Pinning versions (and containers)

vyges mcp setup already drops a starter ~/.vyges/tools.json (carrying the $schema line) in place, so your editor and AI assistant can autocomplete pins immediately — nothing extra to run. (vyges mcp tools --init writes the same starter on demand.)

Hosts often carry several versions of a tool. Pin exactly which one an adapter uses in that tools.json — user-scope ~/.vyges/tools.json or project-scope .vyges/tools.json (project wins), with an env override VYGES_TOOL_<NAME> on top and PATH as the fallback:

{
  "env": { "SNPSLMD_LICENSE_FILE": "27020@lic.corp" },   // license servers (forwarded to every tool)
  "tools": {
    "yosys":     { "path": "/opt/yosys-0.40/bin/yosys" },
    "primetime": { "path": "/eda/synopsys/pt/T-2022.03/bin/pt_shell" },  // licensed tool on an NFS toolshed
    "klayout": {
      "container": {
        "runtime": "podman",
        "image": "klayout:0.28.17",
        "entrypoint": "klayout",
        "mounts": ["/pdk:/pdk:ro", "/data:/data"]
      }
    }
  }
}

A container-backed tool runs via podman/docker run with your working directory auto-mounted 1:1 (so paths in the args resolve inside), and the image tag is the pinned version:

  • mounts — extra -v host:container[:ro] volumes. This is the common enterprise case: mount your PDK, a license directory, or a shared data volume into the container; append :ro for read-only.
  • entrypoint — the command inside the container (default: the tool name). Set it to "" to use the image’s own ENTRYPOINT, or to a full in-container path.

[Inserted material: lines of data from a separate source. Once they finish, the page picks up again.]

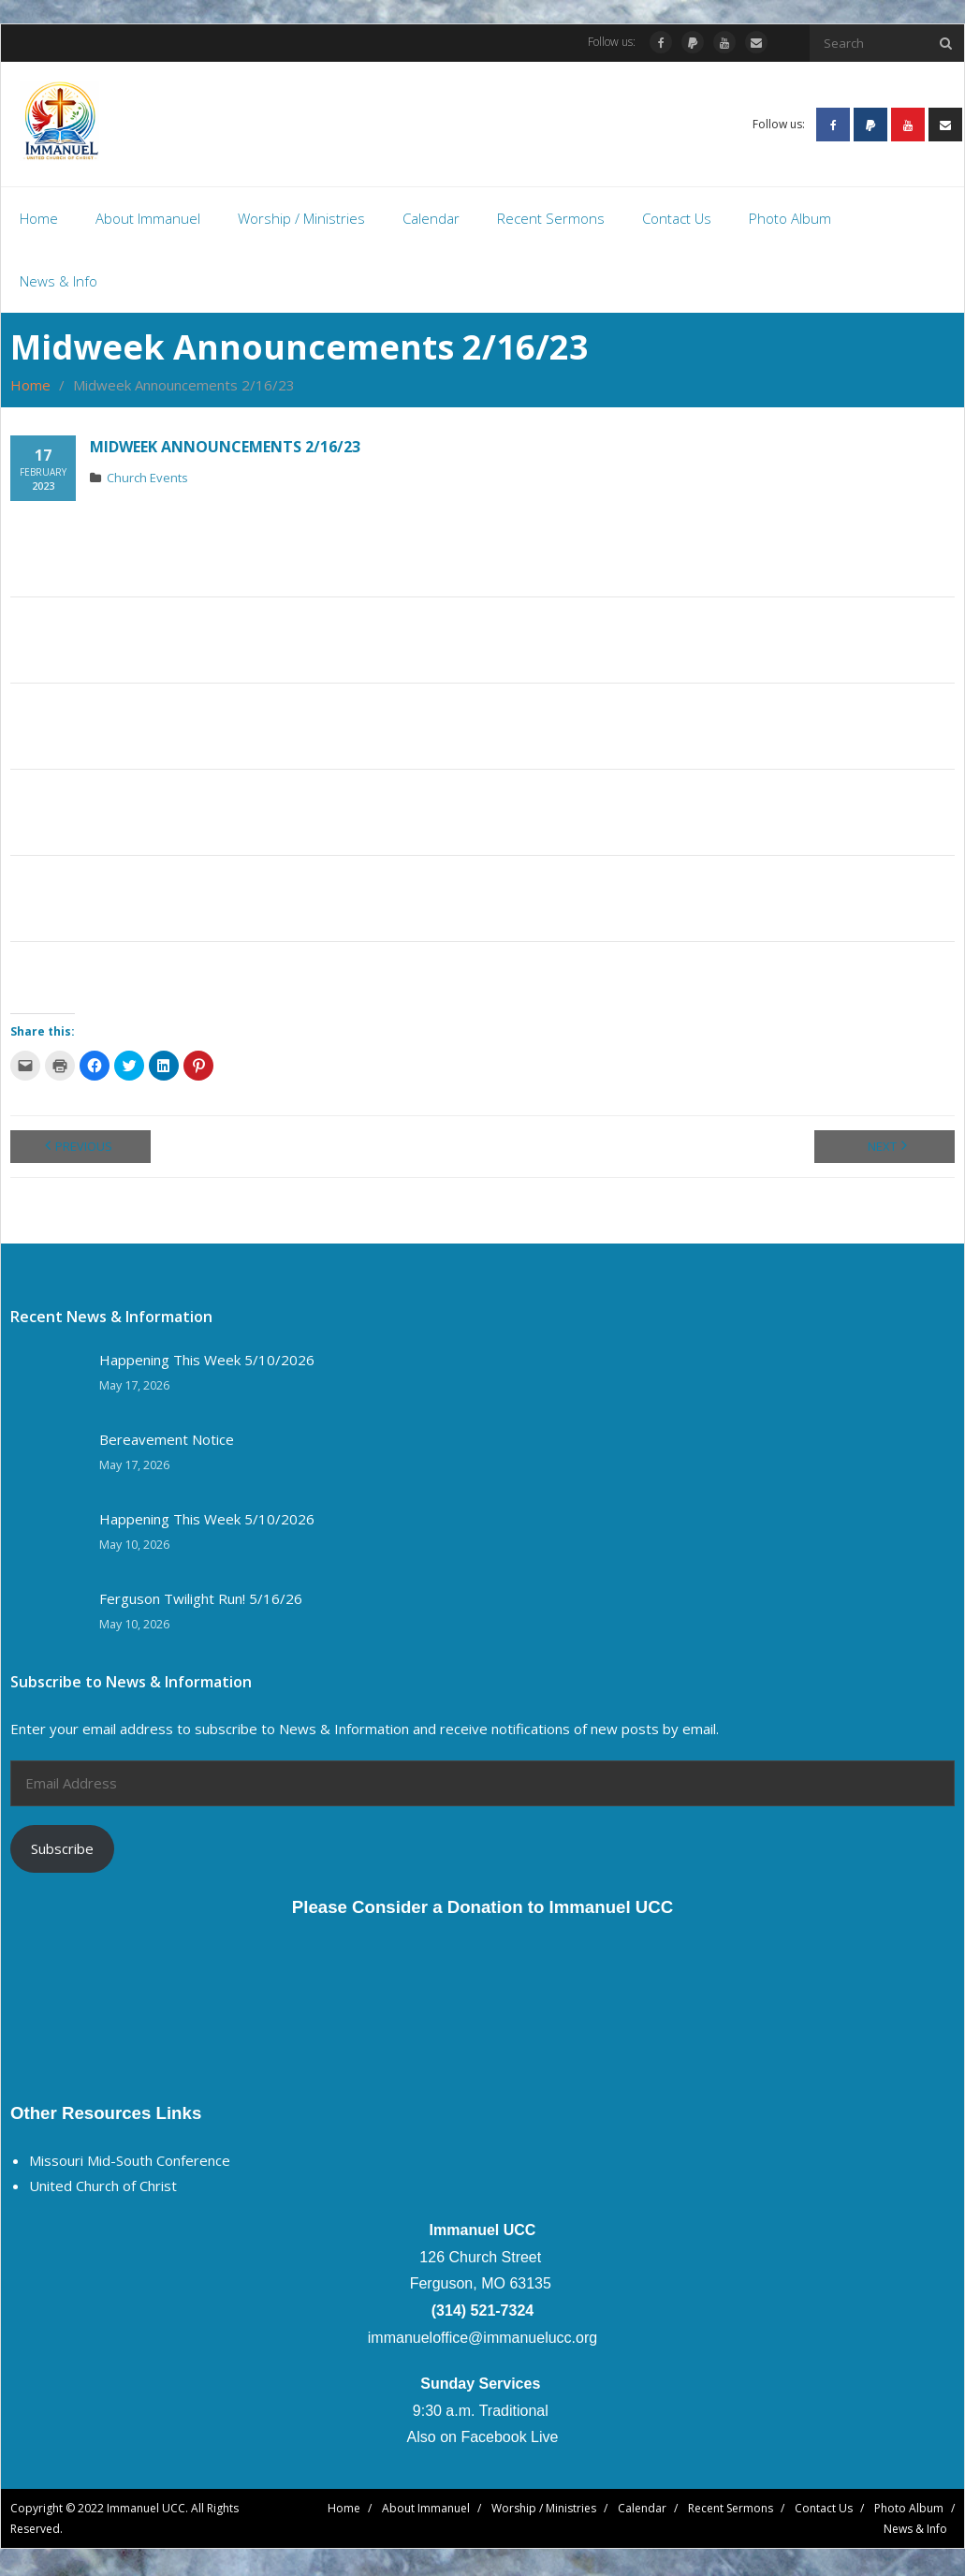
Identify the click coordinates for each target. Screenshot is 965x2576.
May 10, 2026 (134, 1547)
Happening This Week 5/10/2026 (206, 1363)
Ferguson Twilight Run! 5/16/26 (200, 1602)
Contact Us (824, 2512)
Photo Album (908, 2512)
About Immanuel (426, 2512)
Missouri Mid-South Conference (129, 2163)
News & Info (915, 2531)
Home (30, 388)
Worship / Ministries (543, 2512)
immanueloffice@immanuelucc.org (482, 2340)
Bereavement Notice (166, 1442)
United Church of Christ (103, 2188)
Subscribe (62, 1851)
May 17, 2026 (134, 1388)
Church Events (147, 481)
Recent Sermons (730, 2512)
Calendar (642, 2512)
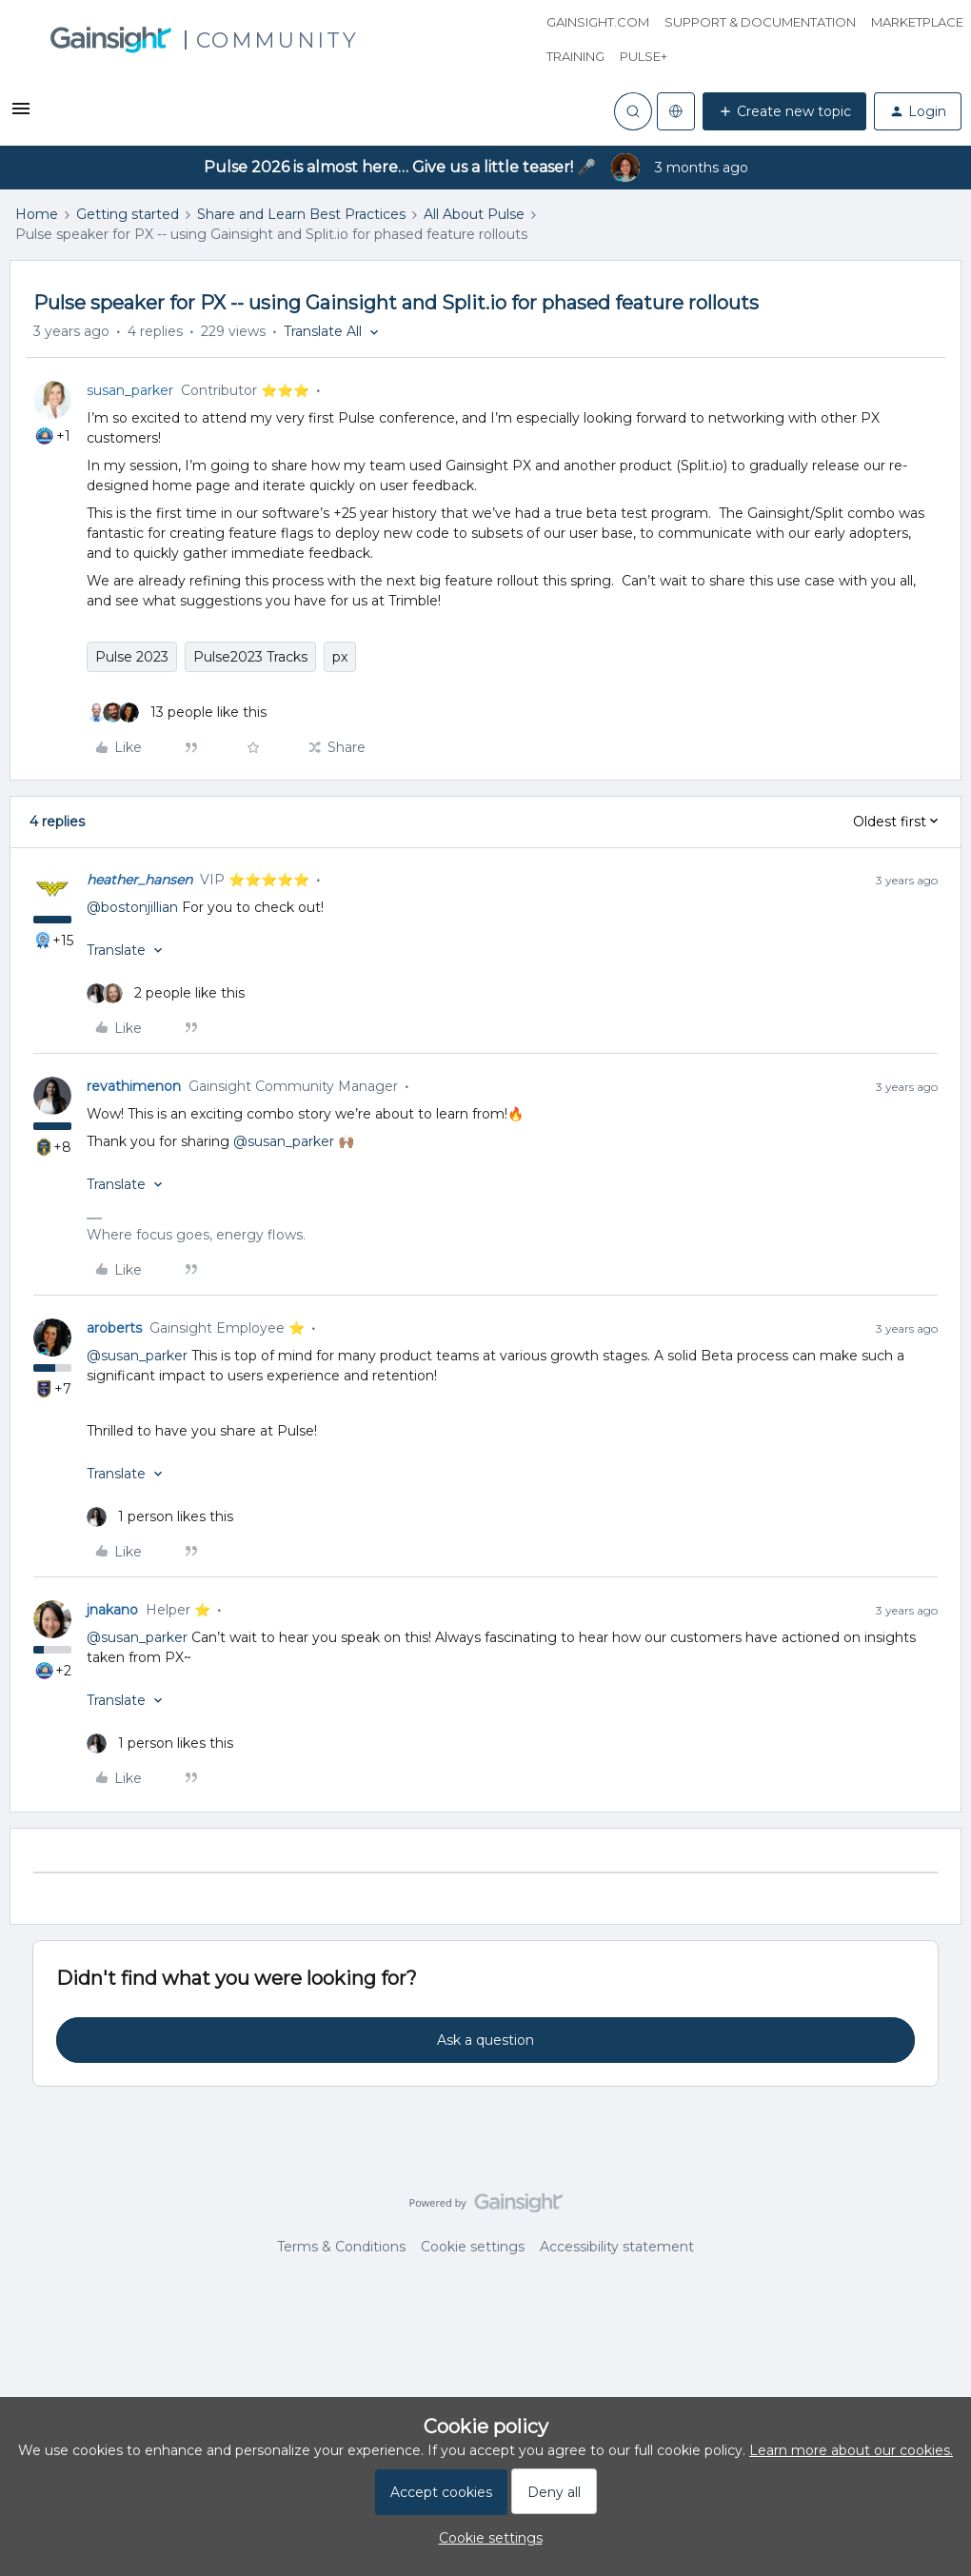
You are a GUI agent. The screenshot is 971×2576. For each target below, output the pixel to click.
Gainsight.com (597, 22)
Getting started (127, 214)
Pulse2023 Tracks (250, 656)
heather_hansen (139, 879)
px (339, 656)
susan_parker (130, 390)
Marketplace (917, 22)
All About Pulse (474, 214)
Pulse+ (643, 56)
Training (575, 56)
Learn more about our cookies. (851, 2450)
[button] (21, 115)
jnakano (112, 1609)
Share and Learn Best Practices (301, 214)
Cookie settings (473, 2246)
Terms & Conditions (341, 2246)
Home (36, 214)
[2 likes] (166, 993)
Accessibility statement (617, 2246)
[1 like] (160, 1517)
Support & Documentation (760, 22)
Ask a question (485, 2040)
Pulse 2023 (131, 656)
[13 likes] (177, 713)
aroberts (114, 1328)
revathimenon (134, 1086)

Check how everything resolves on a host — engines and external tools, with the pinned path/image, version, and which source each came from — with:

vyges mcp tools

Safe to hand-edit. A malformed tools.json is never fatal — it’s validated and any problems (bad JSON, a container with no image, an unknown key, path and container together) are reported by vyges mcp tools and at server startup, with resolution simply falling back to PATH. For editor autocomplete + as-you-type checking, add a $schema line pointing at the shipped schema:

{ "$schema": "https://vyges.com/schema/v1/tools.schema.json", "tools": { … } }

The resolved binary/image and its version are recorded in every result and folded into the content hash, so swapping a version can never silently reuse a stale result.

Agentic feedback — loom.feedback

Beyond the per-engine tools, the server exposes loom.feedback — the agent’s “eyes” for a layout iteration: one bundle of a render (gds-view), categorized DRC verdicts, and a score (violation counts, and correlation to a golden if you pass one). It’s also a CLI:

vyges mcp feedback design.gds --rules sky130.drc [--top TOP] [--golden 0]

An agent calls loom.feedback, reads { render, verdicts, score }, decides the next edit, and re-runs — the closure loop, on your machine.

Trust & tiers

This is the free, local, no-auth tier: it exposes your own installed binaries to your own local agent — the same trust model as any local dev MCP server. Governed, distributed execution (RBAC, audit, running tools across a fleet) is a separate enterprise tier (Vyges Mill), not this server.

See the vyges mcp command reference for the generated help.